BPOV

I wondered if this house was always so big or something was different tonight. It definitely felt so huge!

Or maybe I was feeling lonely!

I didn't want him to leave.

There was no reason why he should stay, but I wanted him to stay with me.

I wanted him to say something stupid.

I wanted him to stay something funny.

I wanted to get mad at him.

I wanted to argue with him on something.

I wanted him to make me laugh.

Did I specifically want him to be with me though?

I didn't think so!

I just didn't want to feel lonely like the way I was feeling right now!

It could have been anyone!

Just like it could have been anyone instead of Carlisle when I was having that panic attack when I met him!

Was it really some sort of 'connection' between us?

Or was it just that I liked that he seemed nice, and I liked the fact that he seemed to care about even strangers!

No!

I loved him!

Did I really?

Yes, I loved him!

No, I guess I enjoyed his company, but did I really love him?

Yes, I loved him!

No... Maybe I just cared for him... And that was it!

No!

I did love him!

Well, just repeating the same thing was not going to make it fact! I told myself.
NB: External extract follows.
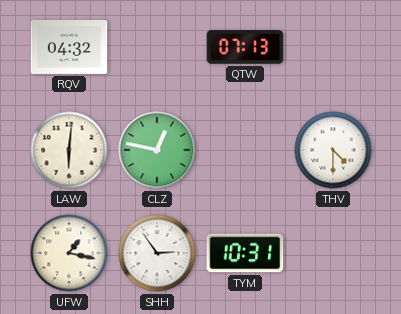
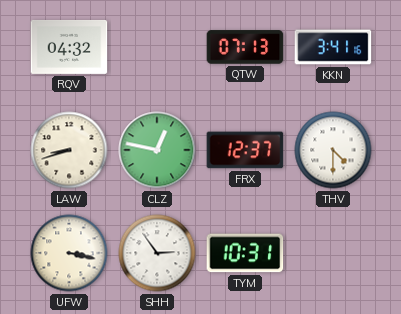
KKN: none -> 3:41
LAW: 6:01 -> 8:42
FRX: none -> 12:37
UFW: 1:17 -> 3:17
"Shut up!" I told myself out loud, "I loved him!"

I wasn't sure what was wrong with me, but I realized I was crying out loud now!

"I loved him, okay? I loved him!" I kept repeating that, as if I was trying to convince myself about it somehow.

Yes, you didn't marry for money, but did you really get married for love? I asked myself.

"I don't want to answer that. I don't know the answer to that question!" I shouted.

I didn't know anything.

I didn't want to know anything.

I wasn't sure for how long I continued to cry before I fell asleep.